VRAG is an exploratory document intelligence lab for OCR-free Vision-RAG, page-level retrieval, and multimodal PDF understanding.
The goal is to make document retrieval work on files where text-only RAG breaks down: scanned PDFs, tables, layout-heavy reports, charts, forms, and pages where meaning depends on visual structure.
Vision-RAG retrieves and reasons over document pages as visual artifacts, not just extracted text chunks. Instead of treating OCR as the first and most important step, the pipeline can embed rendered pages and retrieve the pages most relevant to a query.
This repo currently contains an exploratory ColQwen2 / ColPali-style notebook export. It is a lab, not a finished benchmark suite.
OCR-first pipelines are useful, but they often lose information that matters:
- Tables become fragmented text.
- Multi-column layouts are read in the wrong order.
- Charts and diagrams are underrepresented or ignored.
- Form labels can detach from their values.
- Scanned or low-quality PDFs introduce extraction noise before retrieval starts.
Vision-RAG keeps the page image in the loop so retrieval can use layout, visual grouping, and text appearance alongside language.
colqwen2_vrag.ipynb- exploratory notebook for ColQwen2-style page retrieval and generation.colqwen2_vrag.py- Python export of the notebook for easier inspection in GitHub.
- PDF page rendering and page-level retrieval.
- OCR-free or OCR-light document retrieval.
- ColPali / ColQwen-style late-interaction embeddings.
- Retrieval over tables, charts, scanned pages, and visual layouts.
- Evaluation notes for when Vision-RAG helps compared with text-only RAG.
The current notebook is GPU-oriented and was originally explored in Colab. Running it locally may require:
- Python 3.10+
- PyTorch with GPU support
colpali-enginetransformerspdf2image- Poppler utilities for PDF rendering
The exact environment should be documented before treating this as a reproducible pipeline.

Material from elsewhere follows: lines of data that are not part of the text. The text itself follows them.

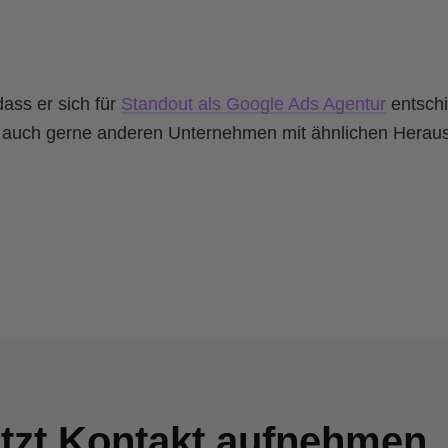
 dass er sich für
Standout als Google Ads Agentur
entschi
r auch gerne anderen Unternehmen mit ähnlichen Herau
tzt Kontakt aufnehmen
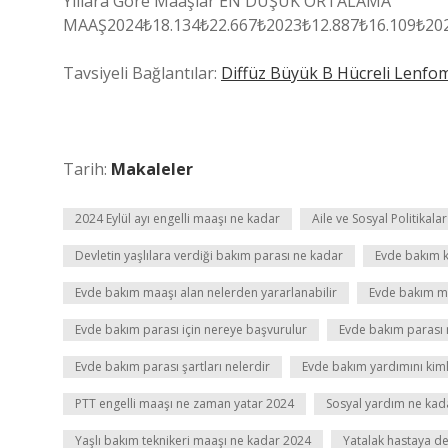
Yıllara Göre Maaşlar EN DÜŞÜK ORTALAMA
MAAŞ2024₺18.134₺22.667₺2023₺12.887₺16.109₺202
Tavsiyeli Bağlantılar:
Diffüz Büyük B Hücreli Lenf
Tarih:
Makaleler
2024 Eylül ayı engelli maaşı ne kadar
Aile ve Sosyal Politikal
Devletin yaşlılara verdiği bakım parası ne kadar
Evde bakım k
Evde bakım maaşı alan nelerden yararlanabilir
Evde bakım ma
Evde bakım parası için nereye başvurulur
Evde bakım parası 
Evde bakım parası şartları nelerdir
Evde bakım yardımını kimle
PTT engelli maaşı ne zaman yatar 2024
Sosyal yardım ne kad
Yaşlı bakım teknikeri maaşı ne kadar 2024
Yatalak hastaya de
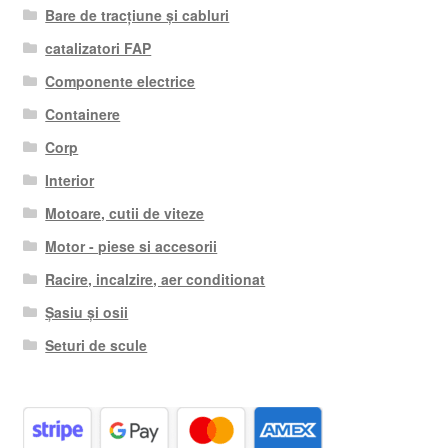
Bare de tracțiune și cabluri
catalizatori FAP
Componente electrice
Containere
Corp
Interior
Motoare, cutii de viteze
Motor - piese si accesorii
Racire, incalzire, aer conditionat
Șasiu și osii
Seturi de scule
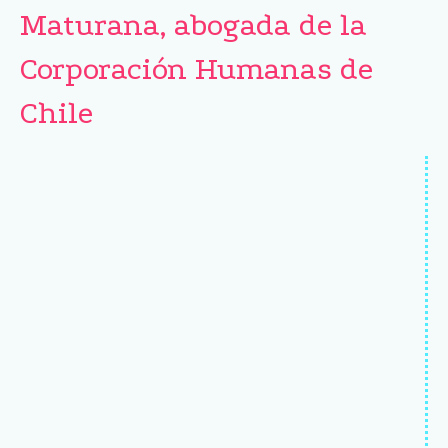
Maturana, abogada de la
Corporación Humanas de
Chile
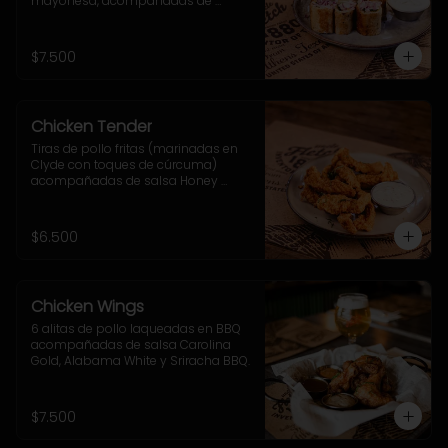
mayonesa, acompañadas de 
cebolla morada, ají verde y sour 
cream.
$7.500
Chicken Tender
Tiras de pollo fritas (marinadas en 
Clyde con toques de cúrcuma) 
acompañadas de salsa Honey 
Mustard
$6.500
Chicken Wings
6 alitas de pollo laqueadas en BBQ 
acompañadas de salsa Carolina 
Gold, Alabama White y Sriracha BBQ.
$7.500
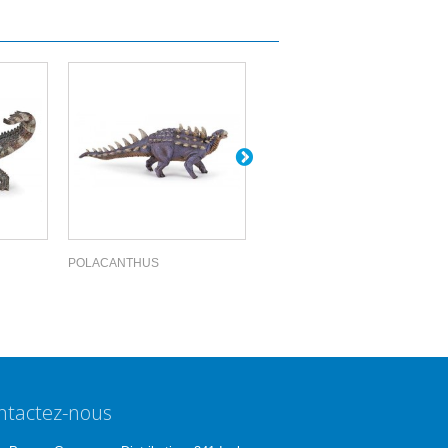
POLACANTHUS
ACROCANTHOS...
ntactez-nous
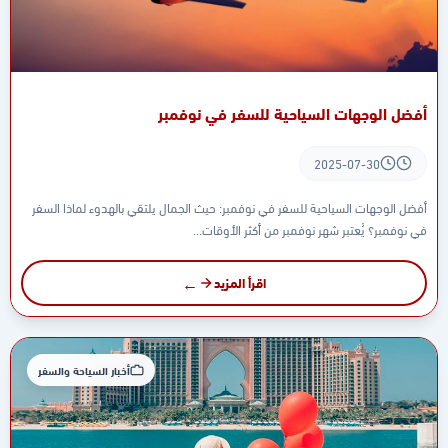
أفضل الوجهات السياحية للسفر في نوفمبر
2025-07-30
أفضل الوجهات السياحية للسفر في نوفمبر: حيث الجمال يلتقي بالهدوء لماذا السفر
في نوفمبر؟ يُعتبر شهر نوفمبر من أكثر الأوقات...
اقرأ المزيد
أخبار السياحة والسفر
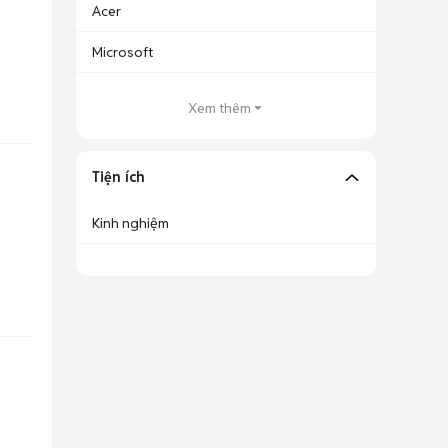
Acer
Microsoft
Xem thêm
Tiện ích
Kinh nghiệm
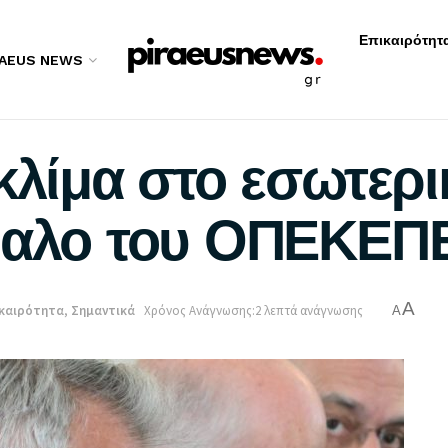
Επικαιρότητ
RAEUS NEWS
κλίμα στο εσωτερι
νδαλο του ΟΠΕΚΕΠ
A
καιρότητα
,
Σημαντικά
Χρόνος Ανάγνωσης:2 λεπτά ανάγνωσης
A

- Add an OCR-first vs Vision-RAG comparison note.
- Add a small sample PDF page retrieval pipeline.
- Add ColPali / ColQwen reading notes with links to the relevant papers and model cards.
- Separate reusable retrieval code from notebook experiments.
- Add a lightweight evaluation worksheet for retrieval quality.
Exploratory lab / secondary repo. This is not a finished benchmark suite or production system. My main proof-of-work currently lives in Stateframe, PayRail, AI Systems Notes, and my portfolio.